Ceci would like to see all income assistance levels based on a living wage. For example, he says a living wage in Calgary would mean making $12.50 an hour, plus benefits, for 40 hours per week. That's $2,000 a month before benefits.

"We still have the second-lowest minimum wage in the country, and you're not able to get by on a minimum wage with the cost of living and the cost of your necessities here in this province," Ceci told The Tyee.

Daunted by deficits

In an emailed statement to The Tyee, the B.C. Ministry of Social Development asserted they couldn't afford increases on the level Alberta has provided to their disability beneficiaries because "B.C.'s Person With Disability benefits are provided to almost double the number of individuals supported by AISH."

"It would cost about $700 million per year for B.C. to match Alberta's AISH and five per cent income assistance rate increases," reads the statement.

"B.C. is not in a financial position to consider increases to income assistance and disability assistance. When setting rates, our government is obligated to take a balanced approach -- a realistic undertaking between what is fair to individuals seeking assistance and what is fair to working British Columbians."

Gregson says the Alberta government is lucky, in a sense, because unlike most provinces they can use their substantial savings to offset the $800 million deficit this budget will incur. The government is also predicting it can return to a balance budget in 2013-14.

The 2012-13 B.C. budget won't be released until Feb. 21, but last November Finance Minister Kevin Falcon put the province's deficit at $3.1 billion.

Andrina Perry, of First Call and Raise the Rates, which issued a challenge to the government to meet Alberta's assistance rates, says people on income assistance can't wait until the deficits are gone to see their rates increase.

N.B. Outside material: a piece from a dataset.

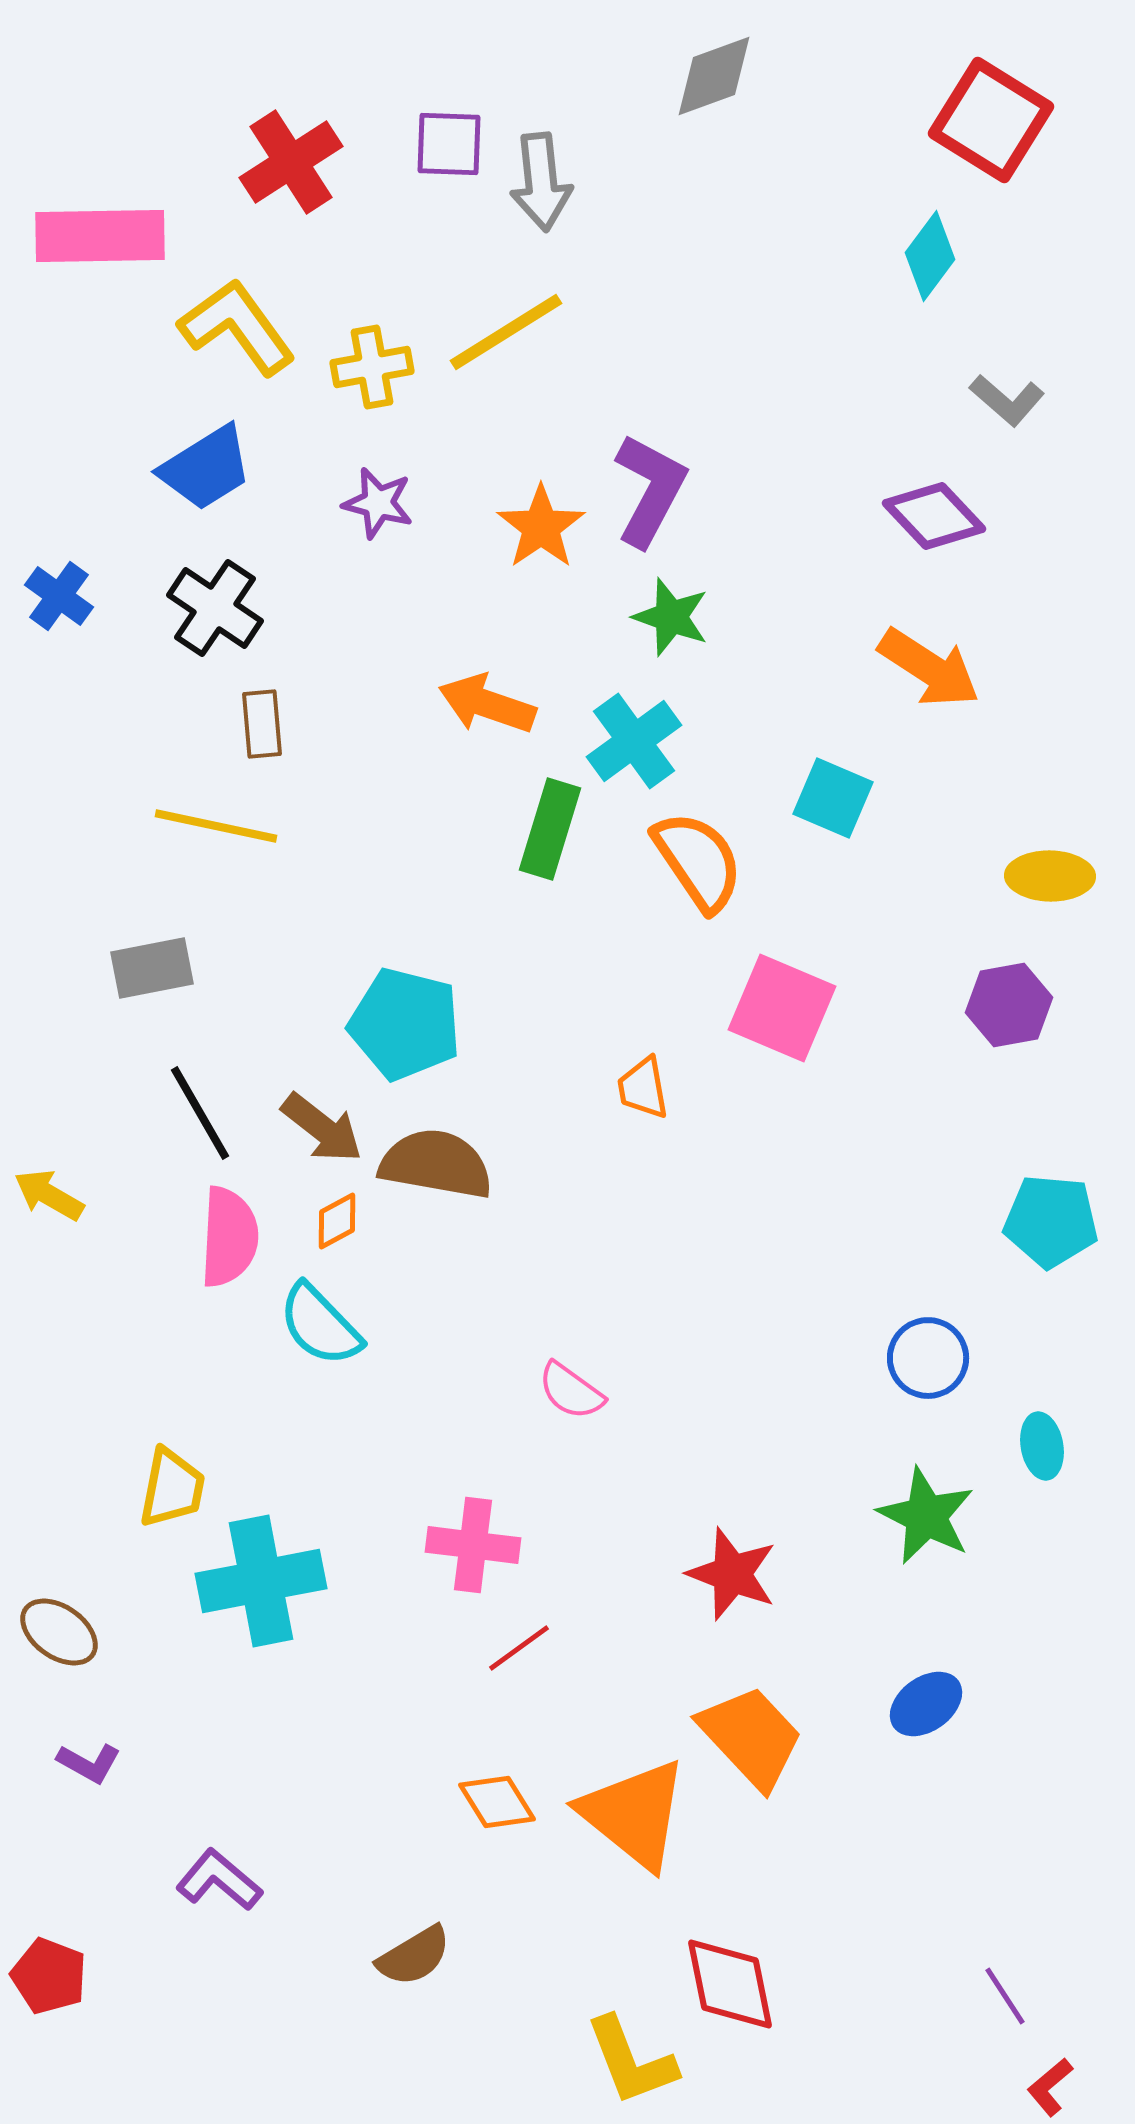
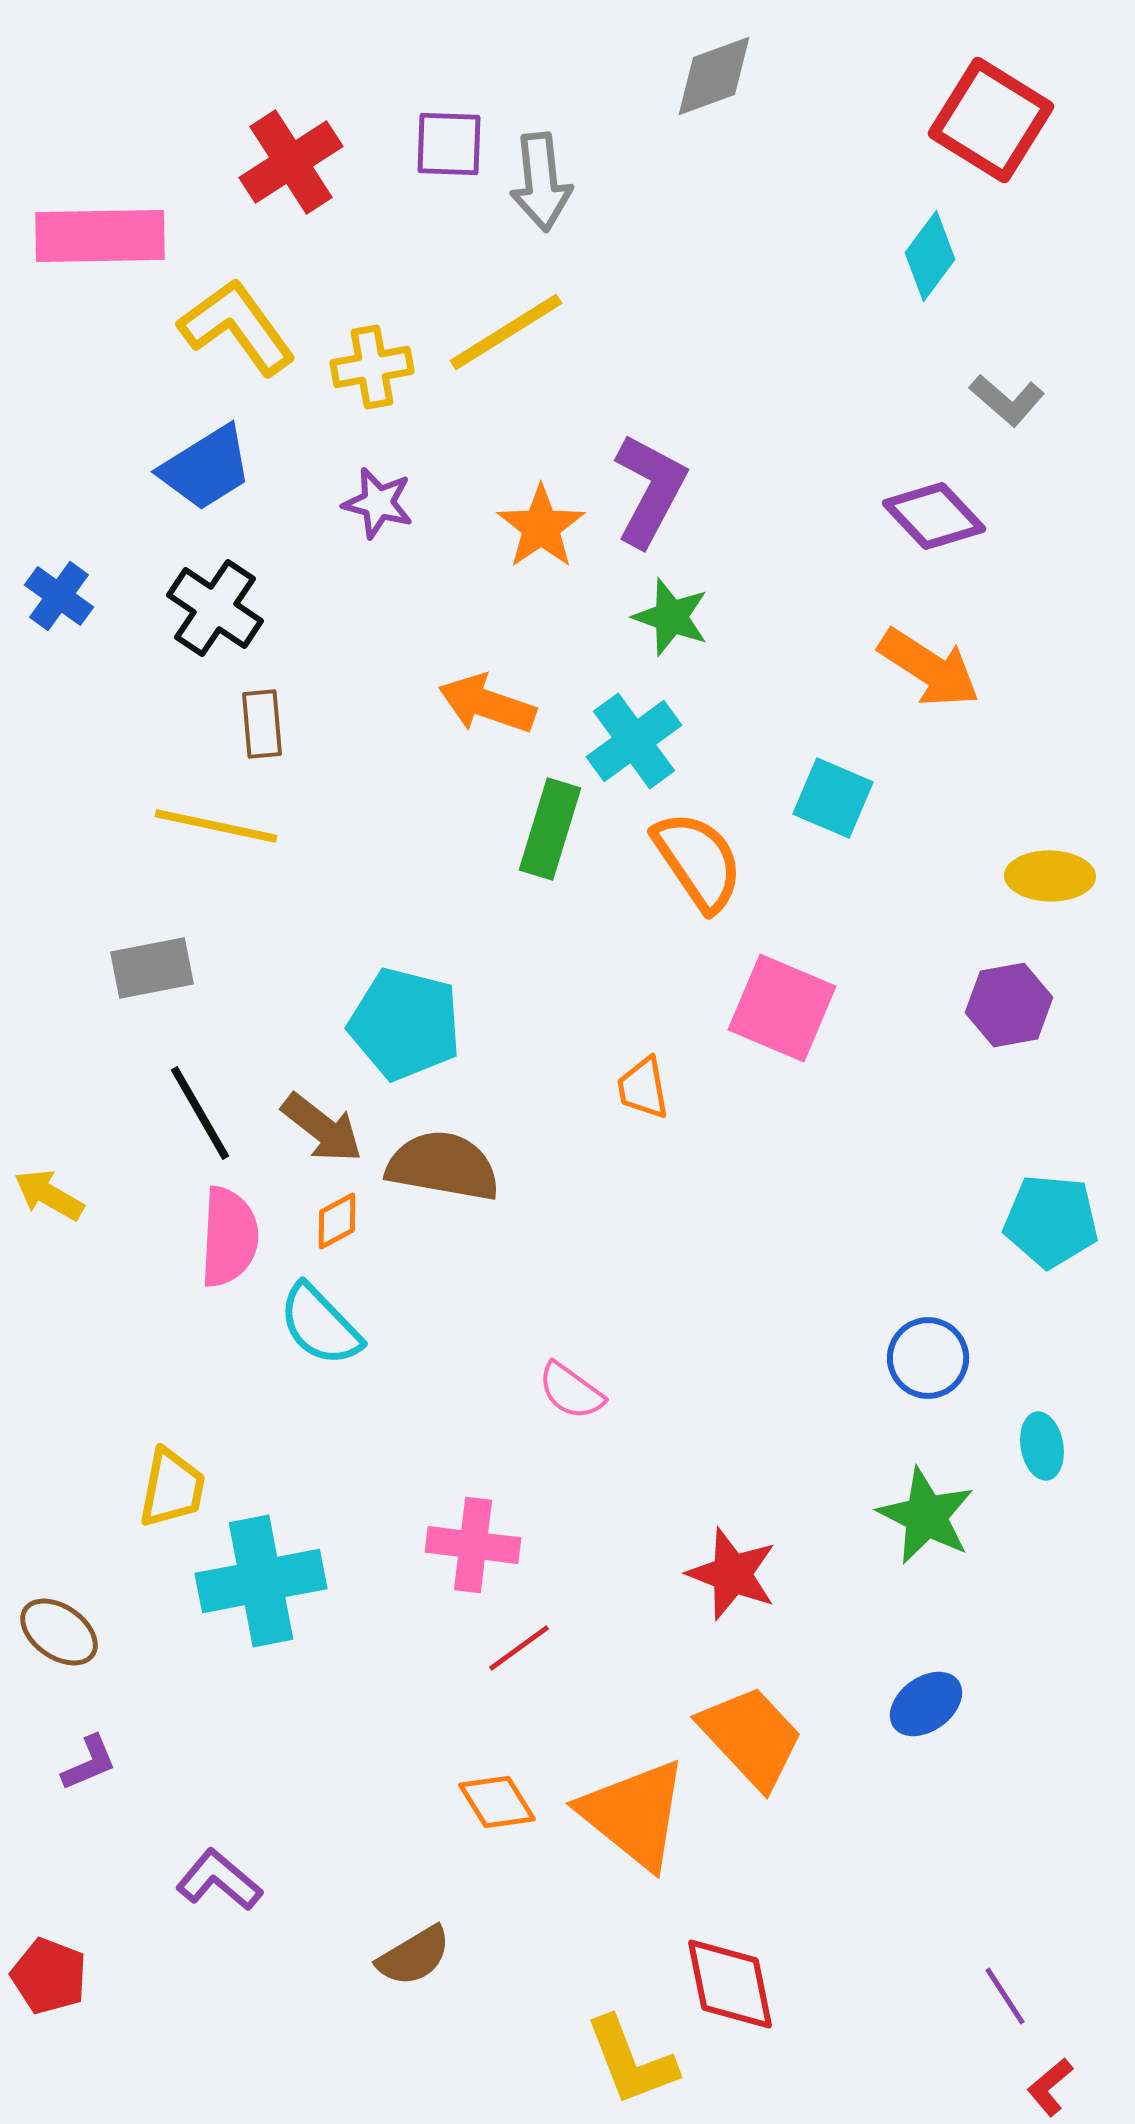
brown semicircle at (436, 1164): moved 7 px right, 2 px down
purple L-shape at (89, 1763): rotated 52 degrees counterclockwise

Government, she says, must find the money.

"There are all sorts of different revenue sources that we could draw upon like corporate income taxes, or corporate tax increases, and income tax increases," she says. "Or if you just look at the Cost of Poverty report (Canadian Centre for Policy Alternatives). By choosing to expend to reduce poverty, by increasing peoples income, (government) would save money down the road in health care and criminal justice."

Perry would like to see every British Columbian living above the poverty line, which she says is $19,342 per year for a single person living in a city as large as Vancouver. She'd also like to see the employment exemptions increased, and for government to cease clawing back child benefits.

But with government focusing on reducing the deficit instead of adding to costs, even if they pay for themselves in the long run, an increase in social assistance payments of any kind isn't predicted for B.C.'s upcoming budget.